As best I can tell, browsers on the Mac are a dime a dozen. Maybe less. The major browsers– Google’s Chrome, Apple’s Safari, Mozilla’s Firefox, and some Chinese company’s Opera– are free, fast, packed with goodies. In other words, they’re about all the same, right?
Chrome is the most used browser on planet earth and the one likely to track you to the point of stalking as other browsers have taken the hint and added more privacy and security features. Besides, Chrome these days is a sloth compared to a few new models that have hit the streets. Honestly, I do not understand Chrome’s popularity. Do users not understand what Chrome does?
The second most used browser on earth arguably is Apple’s Safari, thanks to a billion or so iOS device users. Typical Apple, Safari hits the sweet spot where usability meets speed which meets privacy and security. I use it. I like it.
What about Firefox?
This is a perfect example of where competition is a good thing. Chrome has marketshare, deserved or otherwise. Safari is built-in to everything Apple but exceeds Chrome in some respects. Firefox? The little webpage rendering engine that could has fallen on hard times in recent years with marketshare and usage slipping by the day.
The latest Firefox is called Firefox Quantum and is the result of a year long project where Mozilla tried to re-invent the browser.

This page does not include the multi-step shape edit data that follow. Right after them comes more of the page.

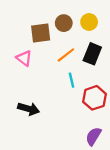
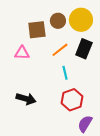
yellow circle: (89, 22) -> (81, 20), size x1.5
pink triangle: (24, 58) -> (22, 53), turned -35
red hexagon: (95, 98) -> (72, 100), moved

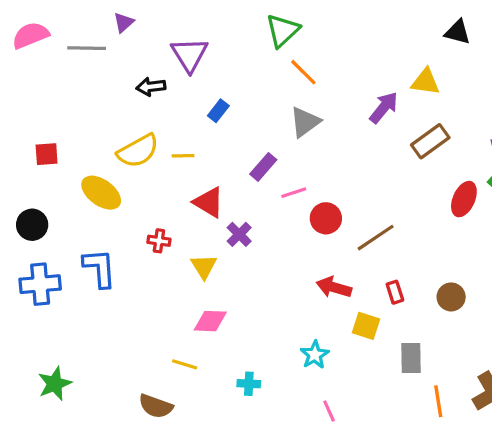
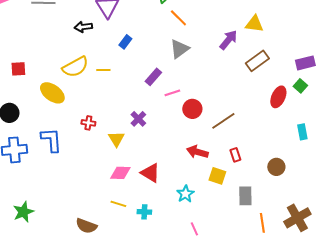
red triangle: (209, 202) -> (150, 173), moved
brown circle: (451, 297) -> (276, 167), moved
yellow line: (185, 364) -> (118, 204), moved

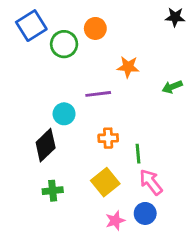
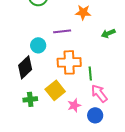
green arrow: (172, 87) -> (108, 33), moved
orange cross: (108, 138) -> (69, 62), size x1.6
yellow square: (105, 182) -> (55, 90), moved
pink star: (115, 221) -> (74, 105), moved

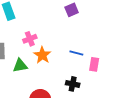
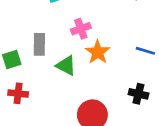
green triangle: (20, 66) -> (66, 66), turned 35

The end product is, well, another browser. It looks like a browser. It works like a browser. So, it’s a browser. It’s also the fastest browser I’ve ever used and if it came with a built-in virtual private network (VPN) like you find in the latest Opera, I’d use it more than Safari.

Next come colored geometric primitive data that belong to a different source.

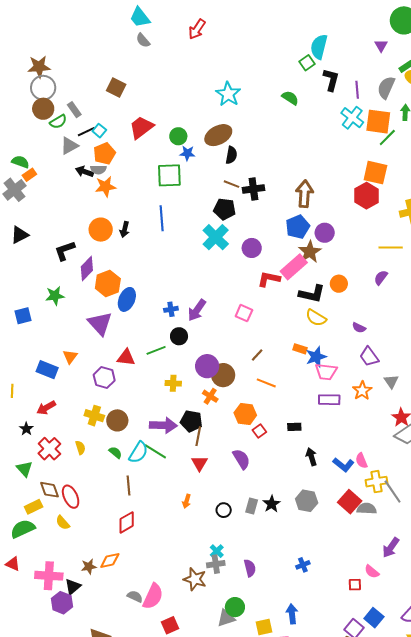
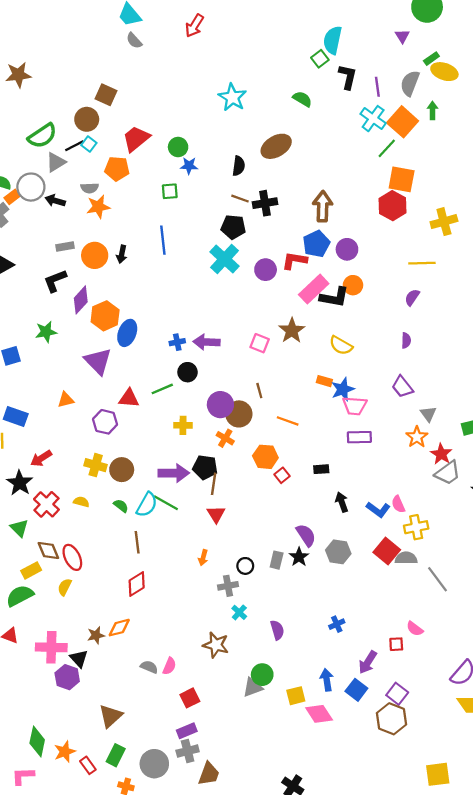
gray circle: (43, 88) -> (31, 187), moved
brown circle: (43, 109) -> (87, 119), moved
gray rectangle: (74, 110) -> (65, 246), moved, turned -63
green semicircle: (58, 122) -> (42, 136), size x1.5
orange square: (378, 122) -> (403, 122), turned 36
brown ellipse: (218, 135) -> (276, 146), moved
green line: (387, 138) -> (387, 148), moved
orange pentagon: (104, 154) -> (117, 169), moved, turned 30
black arrow: (84, 172) -> (55, 201), moved
green square: (169, 175) -> (170, 191), size x0.6
brown star: (310, 252) -> (292, 331), moved
red L-shape: (269, 279) -> (294, 261), moved
orange circle: (339, 284) -> (353, 285), moved
black L-shape: (312, 294) -> (334, 297), moved
purple arrow: (197, 310) -> (207, 342), turned 60
purple semicircle: (359, 328) -> (406, 340), moved, turned -112
brown line: (257, 355) -> (259, 391), moved, turned -56
orange triangle: (70, 357) -> (66, 400), turned 42
blue rectangle: (47, 370) -> (16, 417), moved
orange star: (362, 391) -> (417, 437), moved
black star: (26, 429) -> (20, 483), size x1.6
yellow semicircle: (80, 448) -> (81, 502), turned -56
purple semicircle: (241, 459) -> (306, 535), moved
gray line: (393, 492) -> (437, 579), moved
yellow semicircle: (63, 523) -> (65, 587), turned 70
purple arrow: (391, 548) -> (368, 662), moved
gray cross: (216, 564) -> (228, 586), moved
black triangle: (73, 587) -> (79, 659), turned -30
pink semicircle: (153, 596) -> (169, 666), size x0.6
blue square: (374, 618) -> (356, 690), moved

Firefox Quantum is fast. Which is to say visible faster than Chrome, faster at loading webpages than Safari, and, at least for the Mac, uses less memory and that uses less battery. In terms of look and feel, Quantum looks and feels like Opera but without some of the sidebar features. One feature you will like if you browse like me– a couple of dozen webpages open in tabs– is how fast it is to click to switch to each window.
Chrome don’t work that way, folks.
To be fair about a recommendation, I’m surprised that Mozilla doesn’t take Firefox to another level of privacy and security– add a VPN, and completely anonymize browsing– but I understand that spot between the rock and the hard place where it lives. Private browsing blocks online trackers and forgets your browsing history when you quit. That’s all well and good but a VPN would up the level of privacy. Still, I like Quantum’s new Private Browsing mode and Tracking Protection mode better than Opera.
As you would expect, you can import bookmarks, grab auto fill information from Safari, even capture passwords and history, but I like to start clean. Firefox Quantum also syncs up with other Mac and iPhone Firefox browsers via a Firefox account. And, of course, Firefox Quantum runs most– but not all– the standard Firefox extensions and add-ons.
The keys to success here are Mozilla’s continued focus on private browsing and tracker blockers but the speed is what you should try first. My biggest complaint is the default search engine. Yes, it’s Google and no search engine or advertising company tracks and stalks users more. But Google also pays Mozilla a few hundred million dollars for the privilege.
Still, the new Firefox Quantum is built for speed but you’ll stay for the privacy. If only it had a free VPN. Paid by Google.